Exercise: Start to finish, return the listing below exactly, pictures excluded.

Given entries:
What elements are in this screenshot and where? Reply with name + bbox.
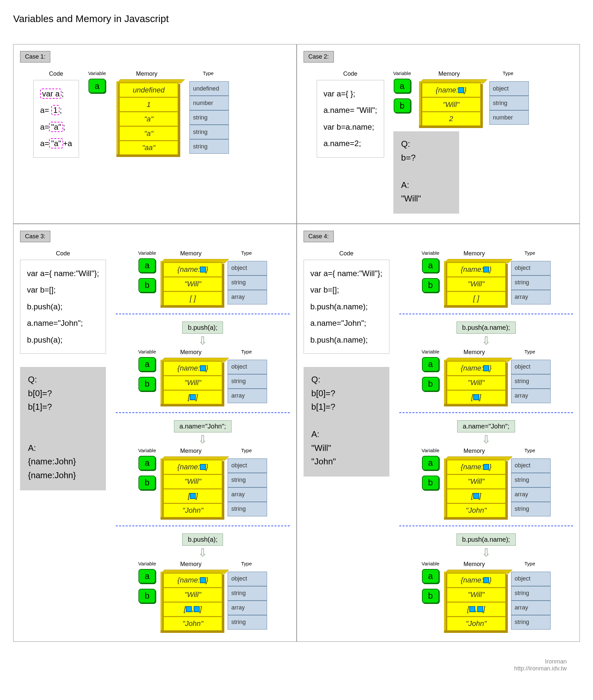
variable-heading: Variable xyxy=(422,250,439,256)
memory-cell: "aa" xyxy=(119,141,178,155)
memory-stack: undefined 1 "a" "a" "aa" xyxy=(118,83,178,156)
memory-cell: "Will" xyxy=(163,277,222,291)
variable-a: a xyxy=(394,79,411,93)
type-cell: object xyxy=(228,360,267,374)
memory-stack: {name: } "Will" [ ] xyxy=(162,361,222,405)
type-heading: Type xyxy=(503,70,513,76)
ref-icon xyxy=(483,365,489,371)
type-cell: object xyxy=(228,261,267,275)
memory-heading: Memory xyxy=(438,70,460,77)
code-line: a= 1; xyxy=(40,102,72,118)
memory-cell: "John" xyxy=(447,503,506,518)
variable-a: a xyxy=(139,456,156,470)
code-line: var a; xyxy=(40,85,72,102)
type-cell: string xyxy=(228,473,267,487)
type-cell: array xyxy=(228,290,267,304)
memory-heading: Memory xyxy=(180,561,202,568)
a-label: A: xyxy=(28,441,98,455)
variable-b: b xyxy=(394,99,411,113)
memory-cell: undefined xyxy=(119,83,178,97)
q-text: b[1]=? xyxy=(28,400,98,414)
memory-stack: {name: } "Will" [ ] xyxy=(446,361,506,405)
type-cell: string xyxy=(511,502,551,516)
variable-b: b xyxy=(422,476,439,490)
type-cell: string xyxy=(489,96,529,110)
q-text: b[1]=? xyxy=(312,400,382,414)
type-cell: object xyxy=(511,458,551,473)
variable-a: a xyxy=(88,79,106,93)
ref-icon xyxy=(477,606,483,612)
case-3: Case 3: Code var a={ name:"Will"}; var b… xyxy=(13,224,296,642)
variable-a: a xyxy=(139,357,156,372)
case-3-label: Case 3: xyxy=(20,231,50,242)
variable-heading: Variable xyxy=(422,561,439,566)
memory-heading: Memory xyxy=(464,448,485,454)
ref-icon xyxy=(473,394,479,400)
memory-cell: [ ] xyxy=(163,291,222,306)
memory-heading: Memory xyxy=(180,448,202,454)
step-label: b.push(a); xyxy=(182,533,223,546)
type-cell: string xyxy=(190,139,229,154)
q-text: b=? xyxy=(401,151,451,165)
case-4-code: var a={ name:"Will"}; var b=[]; b.push(a… xyxy=(304,260,389,354)
ref-icon xyxy=(186,606,192,612)
ref-icon xyxy=(190,493,196,499)
memory-cell: "Will" xyxy=(163,587,222,602)
type-cell: string xyxy=(190,110,229,125)
memory-stack: {name: } "Will" [ ] "John" xyxy=(446,460,506,518)
type-stack: object string array xyxy=(511,360,551,403)
variable-b: b xyxy=(139,377,156,391)
case-2-label: Case 2: xyxy=(304,51,334,63)
type-heading: Type xyxy=(241,561,252,566)
memory-cell: [ ] xyxy=(163,390,222,404)
footer-url: http://ironman.idv.tw xyxy=(13,665,567,672)
code-line: b.push(a); xyxy=(27,298,99,315)
type-stack: undefined number string string string xyxy=(190,81,229,154)
down-arrow-icon: ⇩ xyxy=(198,335,207,346)
memory-cell: "a" xyxy=(119,112,178,126)
step-divider xyxy=(116,314,289,314)
step-label: b.push(a.name); xyxy=(457,322,516,334)
type-cell: string xyxy=(228,502,267,516)
memory-cell: [ ] xyxy=(447,291,506,306)
down-arrow-icon: ⇩ xyxy=(481,547,491,558)
type-cell: number xyxy=(489,110,529,125)
memory-heading: Memory xyxy=(464,561,485,568)
ref-icon xyxy=(200,365,206,371)
type-heading: Type xyxy=(524,448,536,453)
memory-cell: {name: } xyxy=(163,361,222,375)
variable-heading: Variable xyxy=(422,349,439,355)
code-heading: Code xyxy=(49,70,63,77)
ref-icon xyxy=(200,464,206,470)
variable-b: b xyxy=(139,589,156,603)
memory-cell: {name: } xyxy=(422,83,481,97)
type-stack: object string array string xyxy=(228,458,267,516)
code-line: var a={ name:"Will"}; xyxy=(311,265,383,282)
memory-cell: "Will" xyxy=(163,474,222,489)
code-line: a.name=2; xyxy=(324,135,377,152)
variable-b: b xyxy=(139,278,156,293)
type-cell: array xyxy=(511,601,551,615)
memory-stack: {name: } "Will" [ ] xyxy=(162,262,222,306)
variable-b: b xyxy=(422,278,439,293)
type-cell: object xyxy=(511,261,551,275)
memory-cell: {name: } xyxy=(447,460,506,474)
ref-icon xyxy=(483,577,489,583)
variable-heading: Variable xyxy=(393,70,411,76)
down-arrow-icon: ⇩ xyxy=(198,434,207,445)
memory-heading: Memory xyxy=(464,250,485,257)
type-heading: Type xyxy=(241,349,252,355)
type-cell: object xyxy=(489,81,529,96)
memory-stack: {name: } "Will" [ ] xyxy=(446,262,506,306)
type-cell: string xyxy=(190,125,229,139)
code-line: a="a"+a xyxy=(40,135,72,152)
code-line: b.push(a.name); xyxy=(311,332,383,348)
memory-cell: "John" xyxy=(447,616,506,631)
memory-cell: [ ] xyxy=(447,390,506,404)
case-4-steps: Variable ab Memory {name: } "Will" [ ] T… xyxy=(399,250,573,631)
code-line: a="a"; xyxy=(40,119,72,135)
type-cell: number xyxy=(190,96,229,110)
memory-heading: Memory xyxy=(464,349,485,356)
memory-cell: 1 xyxy=(119,97,178,112)
case-4-label: Case 4: xyxy=(304,231,334,242)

Result for this exercise:
What elements are in this screenshot and where? Reply with name + bbox.
variable-heading: Variable xyxy=(422,250,439,256)
memory-cell: "aa" xyxy=(119,141,178,155)
memory-stack: undefined 1 "a" "a" "aa" xyxy=(118,83,178,156)
memory-cell: "Will" xyxy=(163,277,222,291)
variable-a: a xyxy=(394,79,411,93)
type-cell: object xyxy=(228,360,267,374)
memory-stack: {name: } "Will" [ ] xyxy=(162,361,222,405)
type-heading: Type xyxy=(503,70,513,76)
ref-icon xyxy=(483,365,489,371)
type-cell: object xyxy=(228,261,267,275)
memory-heading: Memory xyxy=(438,70,460,77)
code-line: a= 1; xyxy=(40,102,72,118)
memory-cell: "John" xyxy=(447,503,506,518)
variable-a: a xyxy=(139,456,156,470)
code-line: var a; xyxy=(40,85,72,102)
type-cell: string xyxy=(228,473,267,487)
type-cell: array xyxy=(228,290,267,304)
memory-heading: Memory xyxy=(180,561,202,568)
a-label: A: xyxy=(28,441,98,455)
variable-b: b xyxy=(394,99,411,113)
memory-cell: undefined xyxy=(119,83,178,97)
q-text: b[1]=? xyxy=(28,400,98,414)
memory-stack: {name: } "Will" [ ] xyxy=(446,361,506,405)
type-cell: string xyxy=(511,502,551,516)
variable-b: b xyxy=(422,476,439,490)
type-cell: string xyxy=(489,96,529,110)
q-text: b[1]=? xyxy=(312,400,382,414)
type-cell: object xyxy=(511,458,551,473)
variable-a: a xyxy=(88,79,106,93)
ref-icon xyxy=(477,606,483,612)
case-3: Case 3: Code var a={ name:"Will"}; var b… xyxy=(13,224,296,642)
variable-a: a xyxy=(139,357,156,372)
case-3-label: Case 3: xyxy=(20,231,50,242)
variable-heading: Variable xyxy=(422,561,439,566)
memory-heading: Memory xyxy=(464,448,485,454)
ref-icon xyxy=(473,394,479,400)
memory-cell: [ ] xyxy=(163,291,222,306)
memory-heading: Memory xyxy=(180,448,202,454)
step-label: b.push(a); xyxy=(182,533,223,546)
type-cell: string xyxy=(190,139,229,154)
q-text: b=? xyxy=(401,151,451,165)
case-4-code: var a={ name:"Will"}; var b=[]; b.push(a… xyxy=(304,260,389,354)
ref-icon xyxy=(186,606,192,612)
ref-icon xyxy=(190,493,196,499)
memory-cell: "Will" xyxy=(163,587,222,602)
type-cell: string xyxy=(190,110,229,125)
memory-stack: {name: } "Will" [ ] "John" xyxy=(446,460,506,518)
type-stack: object string array xyxy=(511,360,551,403)
variable-b: b xyxy=(139,377,156,391)
case-2-label: Case 2: xyxy=(304,51,334,63)
type-heading: Type xyxy=(241,561,252,566)
memory-cell: [ ] xyxy=(163,390,222,404)
footer-url: http://ironman.idv.tw xyxy=(13,665,567,672)
code-line: b.push(a); xyxy=(27,298,99,315)
type-stack: undefined number string string string xyxy=(190,81,229,154)
down-arrow-icon: ⇩ xyxy=(198,335,207,346)
memory-cell: "a" xyxy=(119,112,178,126)
step-divider xyxy=(116,314,289,314)
step-label: b.push(a.name); xyxy=(457,322,516,334)
type-cell: string xyxy=(228,502,267,516)
memory-cell: [ ] xyxy=(447,291,506,306)
down-arrow-icon: ⇩ xyxy=(481,547,491,558)
type-cell: number xyxy=(489,110,529,125)
memory-heading: Memory xyxy=(464,561,485,568)
ref-icon xyxy=(200,365,206,371)
type-heading: Type xyxy=(524,448,536,453)
memory-cell: {name: } xyxy=(163,361,222,375)
variable-heading: Variable xyxy=(422,349,439,355)
code-heading: Code xyxy=(49,70,63,77)
ref-icon xyxy=(200,464,206,470)
variable-b: b xyxy=(139,589,156,603)
memory-cell: {name: } xyxy=(422,83,481,97)
type-stack: object string array string xyxy=(228,458,267,516)
code-line: var a={ name:"Will"}; xyxy=(311,265,383,282)
memory-cell: "Will" xyxy=(163,474,222,489)
code-line: a.name=2; xyxy=(324,135,377,152)
variable-b: b xyxy=(139,278,156,293)
type-cell: array xyxy=(511,601,551,615)
memory-stack: {name: } "Will" [ ] xyxy=(162,262,222,306)
variable-b: b xyxy=(422,278,439,293)
type-cell: object xyxy=(511,261,551,275)
memory-cell: {name: } xyxy=(447,460,506,474)
ref-icon xyxy=(483,577,489,583)
variable-heading: Variable xyxy=(393,70,411,76)
down-arrow-icon: ⇩ xyxy=(198,434,207,445)
memory-heading: Memory xyxy=(464,250,485,257)
type-heading: Type xyxy=(241,349,252,355)
type-cell: object xyxy=(489,81,529,96)
memory-stack: {name: } "Will" [ ] xyxy=(446,262,506,306)
type-cell: string xyxy=(190,125,229,139)
code-line: a="a"+a xyxy=(40,135,72,152)
code-line: b.push(a.name); xyxy=(311,332,383,348)
memory-cell: "John" xyxy=(447,616,506,631)
memory-cell: [ ] xyxy=(447,390,506,404)
case-4-steps: Variable ab Memory {name: } "Will" [ ] T… xyxy=(399,250,573,631)
code-line: a="a"; xyxy=(40,119,72,135)
type-cell: number xyxy=(190,96,229,110)
memory-heading: Memory xyxy=(464,349,485,356)
memory-cell: 1 xyxy=(119,97,178,112)
case-4-label: Case 4: xyxy=(304,231,334,242)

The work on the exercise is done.